I think gritty images mean you’ve mastered the art to the point where you’re able to rely more on instincts for the shot… and the results usually have a more emotional immediacy, which is what the audience will respond to more than showing off how skilled and glossy the photographer is.

So, yeah… totally.

One of the lessons I gave photographers who worked for me when I was an AP staffer was to always arrive early and stay late.

Some of the best photos from scripted and routine events came from the unprepared moments, not the event itself.

kayhan says:

This is an excellent post. However, this idea of not polished, carefree images have been abused to a great degree these days as well. I think knowing and understanding the rules before breaking them is vital. I am so very sick and tired of all these hipster images everyone these days tries to sell you as art!

Maryanne says:

If your a hipster and you know it clap your hands
If your a hipster and you know it clap your hands
If you a hipster and you know it then your art will surly show it
If your a hipster and you know it clap your hands

I have no idea what that means, but I’m laughing and clapping.

Scott Webb says:

I think this is why mobile photography has soared in interest the same way polaroids have too. As Mike Lin (architectural graphic renderer) always says: “BE LOOSE”

Robert says:

This is exactly my view as well, and I often find the best shots are the sort of ‘in between’ moments. Clients don’t always agree though!

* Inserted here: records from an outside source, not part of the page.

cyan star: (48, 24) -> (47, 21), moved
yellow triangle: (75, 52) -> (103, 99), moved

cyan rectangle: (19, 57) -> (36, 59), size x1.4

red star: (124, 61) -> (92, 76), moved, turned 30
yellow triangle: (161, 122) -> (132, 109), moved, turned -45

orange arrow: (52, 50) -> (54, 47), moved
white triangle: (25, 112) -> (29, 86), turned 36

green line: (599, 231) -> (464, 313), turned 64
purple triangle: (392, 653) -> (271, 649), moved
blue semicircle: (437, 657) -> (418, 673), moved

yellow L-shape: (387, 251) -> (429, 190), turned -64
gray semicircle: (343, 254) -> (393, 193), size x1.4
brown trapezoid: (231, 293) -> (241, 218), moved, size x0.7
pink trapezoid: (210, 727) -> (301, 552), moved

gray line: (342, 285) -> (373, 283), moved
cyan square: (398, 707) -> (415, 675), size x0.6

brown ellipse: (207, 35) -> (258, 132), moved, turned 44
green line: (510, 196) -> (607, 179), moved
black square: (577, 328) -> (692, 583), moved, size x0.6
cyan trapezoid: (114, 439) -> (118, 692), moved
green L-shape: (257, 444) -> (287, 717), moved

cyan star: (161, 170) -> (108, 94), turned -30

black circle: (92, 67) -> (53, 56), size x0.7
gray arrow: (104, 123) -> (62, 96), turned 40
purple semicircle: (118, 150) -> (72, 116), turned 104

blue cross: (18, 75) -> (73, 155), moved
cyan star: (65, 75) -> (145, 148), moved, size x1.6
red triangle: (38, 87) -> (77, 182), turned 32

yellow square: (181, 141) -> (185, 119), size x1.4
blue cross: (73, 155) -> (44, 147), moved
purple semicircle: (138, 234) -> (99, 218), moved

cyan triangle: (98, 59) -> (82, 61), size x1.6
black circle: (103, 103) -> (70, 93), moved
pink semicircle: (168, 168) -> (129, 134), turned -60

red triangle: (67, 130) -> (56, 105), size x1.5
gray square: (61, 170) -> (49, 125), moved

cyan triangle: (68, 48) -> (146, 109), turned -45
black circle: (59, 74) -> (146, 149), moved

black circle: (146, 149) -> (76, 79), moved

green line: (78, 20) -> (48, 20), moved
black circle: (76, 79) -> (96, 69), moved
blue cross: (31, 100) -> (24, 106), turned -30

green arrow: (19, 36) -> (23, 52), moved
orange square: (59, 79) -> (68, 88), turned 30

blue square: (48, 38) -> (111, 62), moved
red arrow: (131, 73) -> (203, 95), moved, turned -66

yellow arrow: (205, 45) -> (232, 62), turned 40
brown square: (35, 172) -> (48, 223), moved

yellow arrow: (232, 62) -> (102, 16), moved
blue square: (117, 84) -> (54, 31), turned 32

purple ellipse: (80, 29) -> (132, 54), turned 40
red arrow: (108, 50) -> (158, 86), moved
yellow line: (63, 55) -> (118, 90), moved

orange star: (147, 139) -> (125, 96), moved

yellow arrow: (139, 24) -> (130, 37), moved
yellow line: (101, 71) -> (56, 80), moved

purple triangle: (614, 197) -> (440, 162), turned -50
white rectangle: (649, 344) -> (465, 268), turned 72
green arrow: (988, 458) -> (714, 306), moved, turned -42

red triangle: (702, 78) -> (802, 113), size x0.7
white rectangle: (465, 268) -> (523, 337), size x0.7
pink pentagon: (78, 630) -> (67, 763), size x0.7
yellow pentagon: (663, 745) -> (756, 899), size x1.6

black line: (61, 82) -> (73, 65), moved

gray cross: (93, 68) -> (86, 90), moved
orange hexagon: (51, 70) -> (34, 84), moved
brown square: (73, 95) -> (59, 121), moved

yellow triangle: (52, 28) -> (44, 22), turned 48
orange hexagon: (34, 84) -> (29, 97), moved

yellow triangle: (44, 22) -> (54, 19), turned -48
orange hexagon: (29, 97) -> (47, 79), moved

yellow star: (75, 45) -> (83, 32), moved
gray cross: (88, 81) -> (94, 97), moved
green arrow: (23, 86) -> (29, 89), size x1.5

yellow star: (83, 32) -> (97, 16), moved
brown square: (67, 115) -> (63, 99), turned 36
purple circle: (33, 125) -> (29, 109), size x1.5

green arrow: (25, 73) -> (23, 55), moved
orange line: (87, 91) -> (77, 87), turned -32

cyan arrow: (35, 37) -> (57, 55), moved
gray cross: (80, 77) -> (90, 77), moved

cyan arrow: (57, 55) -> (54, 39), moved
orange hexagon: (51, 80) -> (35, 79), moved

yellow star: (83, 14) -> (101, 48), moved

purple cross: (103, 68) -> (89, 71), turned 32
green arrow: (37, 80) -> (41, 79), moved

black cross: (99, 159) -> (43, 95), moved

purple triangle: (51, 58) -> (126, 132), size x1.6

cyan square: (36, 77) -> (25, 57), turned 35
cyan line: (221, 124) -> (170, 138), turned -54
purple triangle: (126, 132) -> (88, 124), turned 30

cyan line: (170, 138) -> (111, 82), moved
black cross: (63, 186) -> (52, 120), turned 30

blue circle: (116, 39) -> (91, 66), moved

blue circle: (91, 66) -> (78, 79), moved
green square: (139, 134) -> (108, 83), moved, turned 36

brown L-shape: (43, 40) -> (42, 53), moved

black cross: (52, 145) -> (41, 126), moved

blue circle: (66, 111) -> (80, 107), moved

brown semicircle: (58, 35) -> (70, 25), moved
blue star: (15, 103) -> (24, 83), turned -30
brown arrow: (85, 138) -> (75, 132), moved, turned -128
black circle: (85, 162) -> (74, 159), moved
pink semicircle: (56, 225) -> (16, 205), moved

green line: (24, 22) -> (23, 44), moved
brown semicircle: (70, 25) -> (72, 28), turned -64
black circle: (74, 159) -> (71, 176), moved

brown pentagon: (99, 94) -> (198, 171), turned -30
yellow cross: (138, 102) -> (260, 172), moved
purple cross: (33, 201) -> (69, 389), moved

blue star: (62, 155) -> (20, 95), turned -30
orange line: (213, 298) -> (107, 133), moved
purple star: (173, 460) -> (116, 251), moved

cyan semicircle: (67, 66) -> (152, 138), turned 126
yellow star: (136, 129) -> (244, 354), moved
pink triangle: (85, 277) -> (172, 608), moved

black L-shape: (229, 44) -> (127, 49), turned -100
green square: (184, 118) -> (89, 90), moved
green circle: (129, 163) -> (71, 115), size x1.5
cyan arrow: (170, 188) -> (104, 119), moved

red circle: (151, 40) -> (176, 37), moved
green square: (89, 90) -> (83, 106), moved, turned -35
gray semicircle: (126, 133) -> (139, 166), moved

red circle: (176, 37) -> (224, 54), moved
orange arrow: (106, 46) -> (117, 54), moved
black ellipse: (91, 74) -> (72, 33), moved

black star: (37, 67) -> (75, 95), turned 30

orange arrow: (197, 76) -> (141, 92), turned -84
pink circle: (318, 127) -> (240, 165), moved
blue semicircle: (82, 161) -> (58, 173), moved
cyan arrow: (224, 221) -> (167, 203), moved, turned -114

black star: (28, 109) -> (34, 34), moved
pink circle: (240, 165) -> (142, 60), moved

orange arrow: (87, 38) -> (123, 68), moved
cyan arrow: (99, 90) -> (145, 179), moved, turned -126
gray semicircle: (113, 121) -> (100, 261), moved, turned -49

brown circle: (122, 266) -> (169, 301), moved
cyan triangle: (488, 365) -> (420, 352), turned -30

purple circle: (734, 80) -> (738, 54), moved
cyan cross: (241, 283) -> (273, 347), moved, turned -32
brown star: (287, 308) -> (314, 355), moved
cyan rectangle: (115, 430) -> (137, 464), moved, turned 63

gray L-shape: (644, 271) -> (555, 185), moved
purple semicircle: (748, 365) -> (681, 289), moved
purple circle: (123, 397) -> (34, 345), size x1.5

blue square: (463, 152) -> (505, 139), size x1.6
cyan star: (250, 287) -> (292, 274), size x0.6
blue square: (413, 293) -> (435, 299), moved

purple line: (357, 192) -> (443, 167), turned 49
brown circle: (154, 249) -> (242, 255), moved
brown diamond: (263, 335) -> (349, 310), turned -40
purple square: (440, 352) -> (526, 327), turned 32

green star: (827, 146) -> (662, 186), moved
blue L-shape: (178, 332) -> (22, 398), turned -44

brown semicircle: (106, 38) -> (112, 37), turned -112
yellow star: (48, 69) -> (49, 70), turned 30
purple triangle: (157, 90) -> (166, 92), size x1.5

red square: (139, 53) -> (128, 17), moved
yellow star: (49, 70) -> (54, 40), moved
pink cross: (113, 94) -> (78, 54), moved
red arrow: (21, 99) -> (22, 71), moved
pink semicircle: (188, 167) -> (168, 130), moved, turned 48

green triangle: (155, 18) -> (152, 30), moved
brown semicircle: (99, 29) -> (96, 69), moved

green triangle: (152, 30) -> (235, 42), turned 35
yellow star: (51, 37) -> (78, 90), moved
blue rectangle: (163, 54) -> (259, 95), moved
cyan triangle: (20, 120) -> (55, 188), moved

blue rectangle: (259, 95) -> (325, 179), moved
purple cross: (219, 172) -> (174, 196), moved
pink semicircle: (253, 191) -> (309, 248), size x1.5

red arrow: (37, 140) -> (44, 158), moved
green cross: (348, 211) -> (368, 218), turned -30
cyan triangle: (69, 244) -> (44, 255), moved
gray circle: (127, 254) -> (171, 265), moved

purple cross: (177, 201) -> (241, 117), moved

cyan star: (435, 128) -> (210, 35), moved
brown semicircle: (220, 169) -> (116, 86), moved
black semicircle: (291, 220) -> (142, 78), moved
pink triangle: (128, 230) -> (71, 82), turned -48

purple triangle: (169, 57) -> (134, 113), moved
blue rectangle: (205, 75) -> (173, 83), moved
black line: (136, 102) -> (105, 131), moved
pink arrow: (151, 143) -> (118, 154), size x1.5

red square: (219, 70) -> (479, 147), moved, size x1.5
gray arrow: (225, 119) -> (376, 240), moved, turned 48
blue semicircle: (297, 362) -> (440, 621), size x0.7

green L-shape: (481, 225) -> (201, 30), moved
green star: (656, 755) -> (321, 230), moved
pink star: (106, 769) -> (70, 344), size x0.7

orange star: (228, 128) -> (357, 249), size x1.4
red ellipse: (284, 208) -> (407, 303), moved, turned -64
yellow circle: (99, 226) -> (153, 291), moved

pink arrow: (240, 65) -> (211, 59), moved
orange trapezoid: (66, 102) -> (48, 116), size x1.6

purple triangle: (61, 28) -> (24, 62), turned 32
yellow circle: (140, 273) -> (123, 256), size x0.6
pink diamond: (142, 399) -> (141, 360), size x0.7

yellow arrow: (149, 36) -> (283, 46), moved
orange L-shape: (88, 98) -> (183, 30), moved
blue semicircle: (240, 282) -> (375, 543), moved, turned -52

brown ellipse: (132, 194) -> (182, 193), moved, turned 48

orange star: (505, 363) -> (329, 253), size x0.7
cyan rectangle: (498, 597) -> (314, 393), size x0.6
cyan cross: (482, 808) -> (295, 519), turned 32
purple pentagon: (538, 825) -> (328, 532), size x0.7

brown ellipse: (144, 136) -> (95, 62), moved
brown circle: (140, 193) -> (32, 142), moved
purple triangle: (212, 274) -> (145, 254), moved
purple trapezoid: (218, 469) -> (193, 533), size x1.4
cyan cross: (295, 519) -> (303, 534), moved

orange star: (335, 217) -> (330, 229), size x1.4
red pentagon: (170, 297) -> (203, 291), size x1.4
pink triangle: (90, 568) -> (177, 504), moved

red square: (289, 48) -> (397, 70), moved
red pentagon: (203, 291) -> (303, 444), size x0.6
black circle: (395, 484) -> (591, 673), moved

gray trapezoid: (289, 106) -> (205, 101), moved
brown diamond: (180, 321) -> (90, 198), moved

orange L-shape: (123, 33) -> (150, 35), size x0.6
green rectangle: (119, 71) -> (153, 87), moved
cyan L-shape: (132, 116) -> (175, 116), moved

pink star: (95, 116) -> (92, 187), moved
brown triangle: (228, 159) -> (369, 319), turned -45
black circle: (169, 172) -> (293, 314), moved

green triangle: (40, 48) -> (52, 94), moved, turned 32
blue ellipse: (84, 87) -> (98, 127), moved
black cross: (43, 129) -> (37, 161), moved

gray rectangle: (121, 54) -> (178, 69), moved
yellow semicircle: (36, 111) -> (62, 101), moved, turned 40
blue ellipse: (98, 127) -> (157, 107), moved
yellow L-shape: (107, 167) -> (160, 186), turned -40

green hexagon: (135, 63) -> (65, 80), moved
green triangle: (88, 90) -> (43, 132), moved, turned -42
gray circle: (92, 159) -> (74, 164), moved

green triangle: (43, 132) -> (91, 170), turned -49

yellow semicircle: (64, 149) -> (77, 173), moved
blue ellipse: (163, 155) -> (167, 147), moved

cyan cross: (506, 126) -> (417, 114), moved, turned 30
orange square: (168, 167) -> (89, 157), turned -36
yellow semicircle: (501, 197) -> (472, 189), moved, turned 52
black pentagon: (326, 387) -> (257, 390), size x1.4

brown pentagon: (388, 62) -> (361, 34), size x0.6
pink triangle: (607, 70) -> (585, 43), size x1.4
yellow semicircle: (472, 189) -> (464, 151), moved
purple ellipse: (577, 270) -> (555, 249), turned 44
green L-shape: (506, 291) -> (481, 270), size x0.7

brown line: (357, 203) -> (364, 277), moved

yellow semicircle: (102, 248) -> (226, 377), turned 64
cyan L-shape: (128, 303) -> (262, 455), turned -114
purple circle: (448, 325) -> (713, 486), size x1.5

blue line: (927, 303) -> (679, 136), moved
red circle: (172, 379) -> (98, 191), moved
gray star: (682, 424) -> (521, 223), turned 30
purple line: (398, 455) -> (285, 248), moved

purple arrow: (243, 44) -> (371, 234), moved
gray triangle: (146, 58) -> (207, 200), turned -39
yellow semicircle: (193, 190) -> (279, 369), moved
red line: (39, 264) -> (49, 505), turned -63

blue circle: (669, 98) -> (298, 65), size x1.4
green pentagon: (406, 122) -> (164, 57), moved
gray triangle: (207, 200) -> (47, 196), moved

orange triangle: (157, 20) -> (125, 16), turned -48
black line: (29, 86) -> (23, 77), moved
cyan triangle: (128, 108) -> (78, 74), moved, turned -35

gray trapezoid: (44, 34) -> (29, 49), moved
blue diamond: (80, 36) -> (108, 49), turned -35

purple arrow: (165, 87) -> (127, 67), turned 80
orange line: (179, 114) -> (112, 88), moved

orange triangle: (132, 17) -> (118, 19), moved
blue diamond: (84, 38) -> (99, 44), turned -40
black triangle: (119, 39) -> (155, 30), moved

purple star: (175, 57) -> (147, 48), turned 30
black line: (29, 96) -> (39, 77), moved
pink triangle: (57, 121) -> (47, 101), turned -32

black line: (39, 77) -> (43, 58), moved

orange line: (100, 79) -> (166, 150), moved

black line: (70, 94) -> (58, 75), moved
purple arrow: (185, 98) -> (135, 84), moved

haha… yeah. Clients. Sometimes I wanna shake them and be like “forget how the thing looks… how does it make you FEEL?!” It’s a balance.

Landry says:

I always prefer the gritty/off moment. It is more true and resonates. I’d love to see a move away from glossy perfection, back to character and depth.

trey says:

its not only the gritty stuff or the “un moment” stuff that resonates. its the stuff that you shot ages ago that you thought sucked. the stuff that you were ashamed to let see the light of day. when i was a less experienced photographer i did a shoot with my sister for an online magazine she co produced. i shot approximately 500 – 600 images that day and at the time only 4 actually were good enough to use in the magazine. The rest.. well as far as i was concerned all sucked. Fast forward 2/3 years, im trying to clean up my hard drive and i come across the folder for the shoot. i take a look inside and it was like i had hit the jackpot! image upon image of awesomeness. what changed? My eye, my technique, my knowledge, my skills had all had advanced 100 fold since that day and looking at the images again i saw things that i had never seen before, possibilities that never existed but now did. An example is todays picture on my site.
The point im making is 2 fold. that gritty un moment could be the defining moment for any of us and the “un moment , gritty but crap image” of today could be the “moment” for tomorrow.